In [44]:
from torchtext.data.utils import get_tokenizer
from torchtext.vocab import build_vocab_from_iterator
from torch.utils.data import DataLoader, TensorDataset
import torch.nn.functional as F
import torch.optim as optim
import torch.nn as nn
from datetime import datetime
import pandas as pd
import numpy as np
import torch
import csv
import os
import re

In [45]:
torch.manual_seed(256)
torch.cuda.manual_seed(256)
np.random.seed(256)

In [3]:
device = torch.device("cuda" if torch.cuda.is_available() else "cpu")
print(f"Using {device} device.")

Using cpu device.


## 2.1 Word embedding

1. Read txt files and tokenize them to obtain train/validation/test lists of words.

In [4]:
TOKENIZER = get_tokenizer("basic_english")


def read_txt_files(datapath):
    files = os.listdir(datapath)
    files = [datapath + f for f in files if f.endswith(".txt")]

    lines = []
    for f_name in files:
        with open(f_name) as f:
            lines += f.readlines()
    return lines


def tokenize(lines, tokenizer=TOKENIZER):
    list_text = []
    for line in lines:
        list_text += tokenizer(line)
    return list_text


def yield_tokens(lines, tokenizer=TOKENIZER):
    no_digits = "\w*[0-9]+\w*"  # Regex to match words containing numbers
    no_names = "\w*[A-Z]+\w*"  # Regex to match words with capital letters (names)
    no_spaces = "\s+"  # Regex to match sequences of whitespace

    # Processing each line to remove digits, names, and extra spaces
    for line in lines:
        line = re.sub(no_digits, " ", line)
        line = re.sub(no_names, " ", line)
        line = re.sub(no_spaces, " ", line)
        # Yielding the tokenized and cleaned line
        yield tokenizer(line)

In [5]:
GENERATED_PATH = "./generated/"  # Path where generated data files are stored

# Check if the training data file already exists in the generated path
if os.path.isfile(GENERATED_PATH + "words_train.pt"):
    # Load preprocessed training, validation, and test word lists from .pt files
    words_train = torch.load(GENERATED_PATH + "words_train.pt")
    words_val = torch.load(GENERATED_PATH + "words_val.pt")
    words_test = torch.load(GENERATED_PATH + "words_test.pt")
else:
    # If preprocessed data does not exist, read text files
    lines_books_train = read_txt_files("data/data_train/")
    lines_books_val = read_txt_files("data/data_val/")
    lines_books_test = read_txt_files("data/data_test/")

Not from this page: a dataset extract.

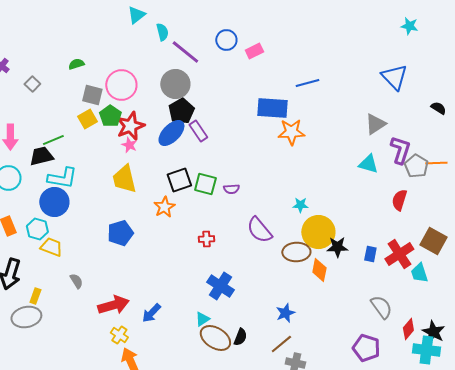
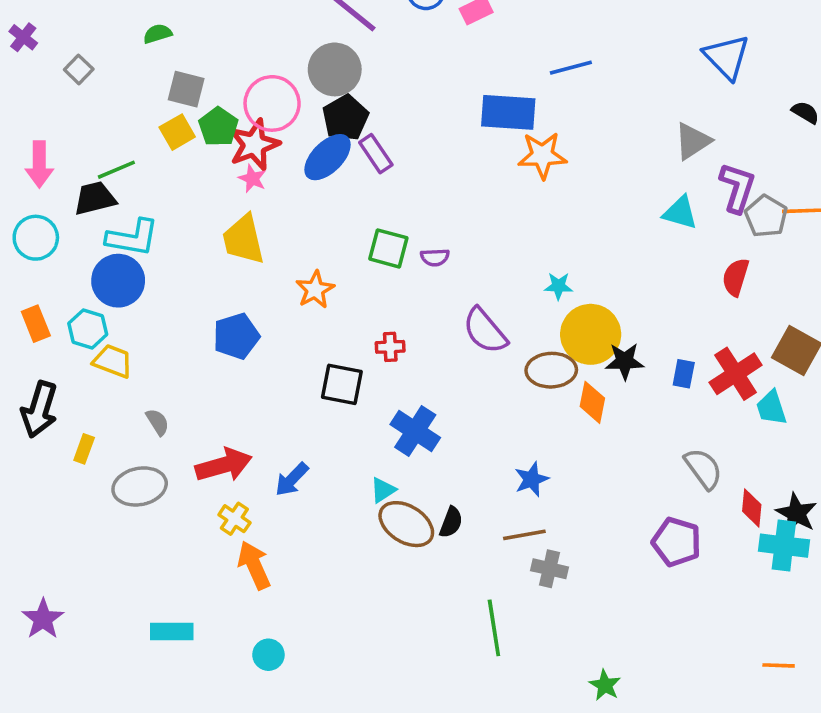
pink circle: (121, 85) -> (272, 103), moved
black square: (179, 180) -> (342, 384), moved, turned 30
gray ellipse: (26, 317) -> (140, 486), moved
red diamond: (408, 329) -> (752, 508), turned -35
brown line: (281, 344) -> (524, 535), turned 30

    # Tokenize the lines from train, validation, and test datasets
    words_train = tokenize(lines_books_train)
    words_val = tokenize(lines_books_val)
    words_test = tokenize(lines_books_test)

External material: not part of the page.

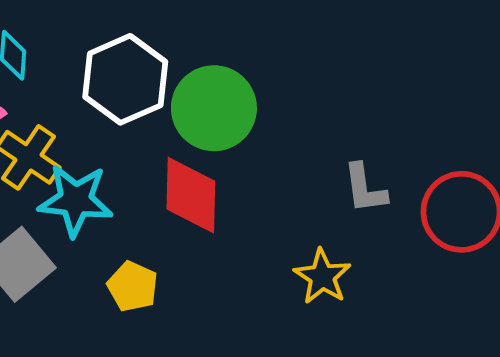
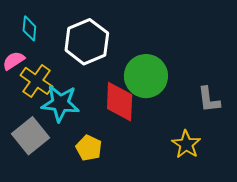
green circle: (214, 108) -> (146, 76), moved

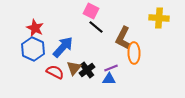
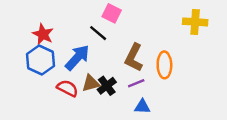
black line: (96, 27) -> (98, 33), moved
brown L-shape: (123, 38) -> (134, 58), moved
brown triangle: (74, 68) -> (91, 83), turned 35
blue triangle: (109, 79) -> (142, 107), moved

    # Save the tokenized word lists to .pt files
    torch.save(words_train, GENERATED_PATH + "words_train.pt")
    torch.save(words_val, GENERATED_PATH + "words_val.pt")
    torch.save(words_test, GENERATED_PATH + "words_test.pt")

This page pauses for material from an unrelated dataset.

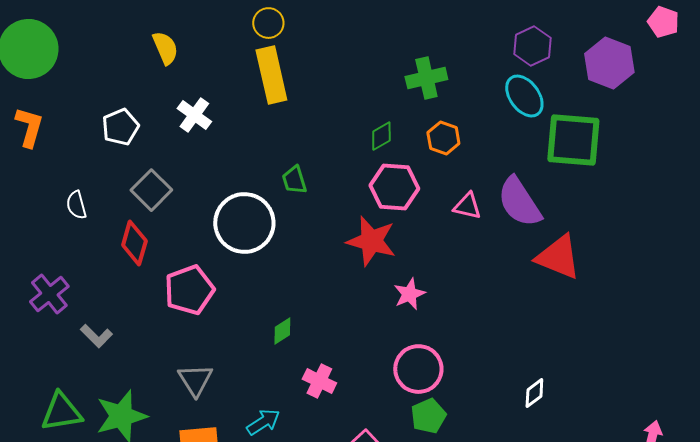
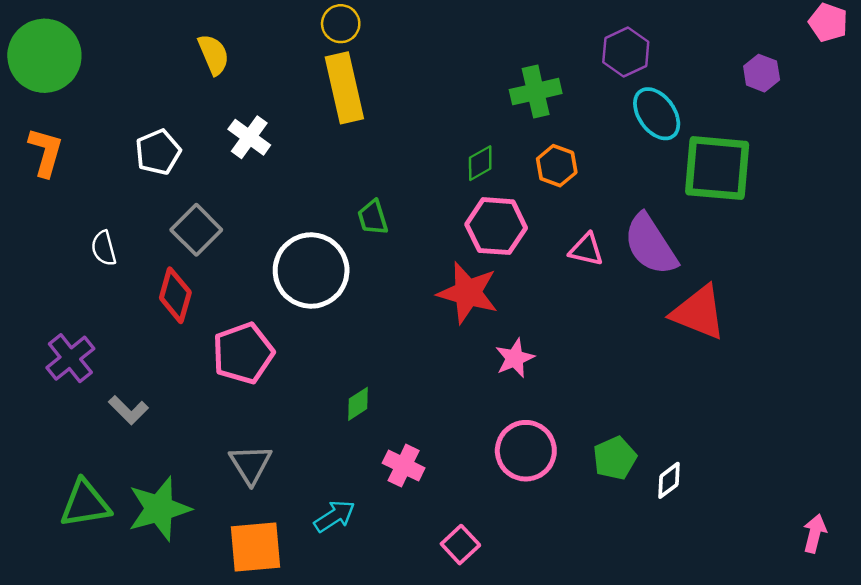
purple hexagon: (532, 46) -> (626, 52), moved
purple hexagon: (609, 63) -> (762, 73), size x0.6
green pentagon: (428, 416) -> (615, 458), moved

2. Define a vocabulary based on the training dataset. To avoid getting a too large vocabulary, a solution can be to keep only words that appear at least 100 times in the training dataset. Report the total number of words in the training dataset, the number of distinct words in the training dataset, and the size of the defined vocabulary. Comment on your results.

In [6]:
MIN_FREQ = 100


def create_vocabulary(lines, min_freq=MIN_FREQ):
    # Building vocabulary from an iterator of tokenized lines, filtering out infrequent tokens
    vocab = build_vocab_from_iterator(yield_tokens(lines), min_freq=min_freq, specials=["<unk>"])
    # Appending token "I", since we removed all words with an uppercase when building the vocabulary
    vocab.append_token("i")
    # Setting default index for unknown words
    vocab.set_default_index(vocab["<unk>"])
    return vocab

In [7]:
VOCAB_FILENAME = "vocabulary.pt"

# Check if the vocabulary file already exists in the generated path
if os.path.isfile(GENERATED_PATH + VOCAB_FILENAME):
    # Load the vocabulary from a file if it already exists
    vocab = torch.load(GENERATED_PATH + VOCAB_FILENAME)
else:
    # If the vocabulary file does not exist, create a new vocabulary from training data
    vocab = create_vocabulary(lines_books_train, min_freq=MIN_FREQ)
    # Save the newly created vocabulary to a file
    torch.save(vocab, GENERATED_PATH + VOCAB_FILENAME)

VOCAB_SIZE = len(vocab)

In [8]:
print(f"Total number of words in the training dataset: {len(words_train):,}")
print(f"Total number of words in the validation dataset: {len(words_val):,}")
print(f"Total number of words in the test dataset: {len(words_test):,}", end="\n\n")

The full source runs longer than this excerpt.